The highest community-sample prevalence rate of 16% was found in a random telephone survey of 2,626 men, known as the ‘L.A. Times survey’ (Finkelhor, 1990). However, these findings are very difficult to interpret, since the wording of the questions would be expected to produce contradictory effects: each question used the word ‘abuse,’ but ended with the phrase, ‘or anything like that?’

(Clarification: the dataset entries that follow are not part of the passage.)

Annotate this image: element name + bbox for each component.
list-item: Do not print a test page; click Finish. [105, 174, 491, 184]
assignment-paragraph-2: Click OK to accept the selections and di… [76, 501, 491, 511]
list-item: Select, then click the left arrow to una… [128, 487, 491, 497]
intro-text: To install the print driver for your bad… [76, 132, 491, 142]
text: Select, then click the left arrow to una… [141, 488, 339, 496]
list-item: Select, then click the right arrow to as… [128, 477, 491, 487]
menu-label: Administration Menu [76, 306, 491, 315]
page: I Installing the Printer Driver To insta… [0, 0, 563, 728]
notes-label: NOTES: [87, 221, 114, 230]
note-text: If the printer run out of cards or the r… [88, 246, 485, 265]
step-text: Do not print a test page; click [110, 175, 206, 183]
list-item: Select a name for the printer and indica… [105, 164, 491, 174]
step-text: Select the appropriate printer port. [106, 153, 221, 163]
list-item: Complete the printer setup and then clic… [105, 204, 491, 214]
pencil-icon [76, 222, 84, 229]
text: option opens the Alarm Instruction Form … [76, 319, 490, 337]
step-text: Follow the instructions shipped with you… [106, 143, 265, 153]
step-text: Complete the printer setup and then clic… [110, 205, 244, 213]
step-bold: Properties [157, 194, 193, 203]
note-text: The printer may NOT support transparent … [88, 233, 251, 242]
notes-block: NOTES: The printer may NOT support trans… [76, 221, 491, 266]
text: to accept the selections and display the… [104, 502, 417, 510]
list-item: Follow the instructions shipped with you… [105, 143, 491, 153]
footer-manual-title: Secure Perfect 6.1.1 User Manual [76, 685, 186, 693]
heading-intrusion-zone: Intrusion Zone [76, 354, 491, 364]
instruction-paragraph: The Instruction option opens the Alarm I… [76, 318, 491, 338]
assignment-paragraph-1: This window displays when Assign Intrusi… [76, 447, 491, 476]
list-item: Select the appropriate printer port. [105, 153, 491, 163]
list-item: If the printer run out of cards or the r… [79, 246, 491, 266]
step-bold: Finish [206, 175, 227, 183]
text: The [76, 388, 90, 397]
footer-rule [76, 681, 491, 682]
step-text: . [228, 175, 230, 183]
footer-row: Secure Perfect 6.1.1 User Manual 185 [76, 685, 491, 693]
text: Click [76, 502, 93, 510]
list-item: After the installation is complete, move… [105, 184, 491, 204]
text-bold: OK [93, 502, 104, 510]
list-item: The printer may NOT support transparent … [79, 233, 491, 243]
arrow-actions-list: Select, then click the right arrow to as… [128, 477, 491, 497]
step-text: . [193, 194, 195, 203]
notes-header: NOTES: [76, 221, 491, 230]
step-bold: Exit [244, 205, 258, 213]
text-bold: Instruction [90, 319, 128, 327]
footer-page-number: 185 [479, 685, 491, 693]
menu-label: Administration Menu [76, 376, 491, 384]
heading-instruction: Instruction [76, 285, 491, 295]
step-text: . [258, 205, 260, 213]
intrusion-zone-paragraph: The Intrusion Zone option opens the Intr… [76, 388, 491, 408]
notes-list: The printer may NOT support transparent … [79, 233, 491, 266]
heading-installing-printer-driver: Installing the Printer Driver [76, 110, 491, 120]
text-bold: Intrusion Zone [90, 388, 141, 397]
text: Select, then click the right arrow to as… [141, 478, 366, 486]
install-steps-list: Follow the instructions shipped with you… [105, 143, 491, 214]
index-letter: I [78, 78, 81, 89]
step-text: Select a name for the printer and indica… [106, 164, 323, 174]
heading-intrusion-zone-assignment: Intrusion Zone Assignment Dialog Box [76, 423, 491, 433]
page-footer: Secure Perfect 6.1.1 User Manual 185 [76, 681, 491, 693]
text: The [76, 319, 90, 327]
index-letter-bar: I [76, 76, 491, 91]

In contrast to studies with women, published studies using face-to-face interviews with men have yielded very low prevalence rates, perhaps due to subjects’ adherence to stereotypes about males not being victims (Urquiza & Keating, 1990). Finkelhor’s (1984) face-to-face interview with Boston-area fathers yielded a rate of 6%. Siegel and colleagues (1987), using gate-question interviews with 1,480 Los Angeles-area men, found a prevalence rate of 3.8%. Baker and Duncan (1985) used a single question that described various sexual acts and found the highest face-to-face prevalence rate of 8% in their random sample of 970 men in Great Britain.
(3) Studies with clinical samples have obtained prevalence rates from 3% to 23%. The lowest rate was reported from a study that used psychological records of 954 male and female patients of a large regional medical center (Belkin, Greene, Rodrique, & Boggs, 1994). In a chart review of emergency room records of a Buffalo, New York hospital, Ellerstein and Canavan (1980) found an 11% prevalence rate. DeJong and colleagues (DeJong, Emmett, & Hervada, 1982) reviewed several clinical studies and found rates from 11% to 17%, and in their own hospital population found a rate of just under 14% (1982). Metcalfe and his associates (1990) found a prevalence of 23% in their survey of 100 male psychiatric inpatients.
However, it is important to note here that assessment for sexual abuse histories in hospitals has traditionally been extremely poor, and remains so in many settings. Thus these rates, based on reviews of records, are likely to be vast underestimates. For example, Briere and Zaidi (1989) reviewed intake reports on women presenting to an urban psychiatric emergency room. They randomly reviewed 50 charts before and 50 after the intake staff were instructed to question clients about previous sexual victimization. The first 50 charts had recorded rates of 6%, and the second set, 70%.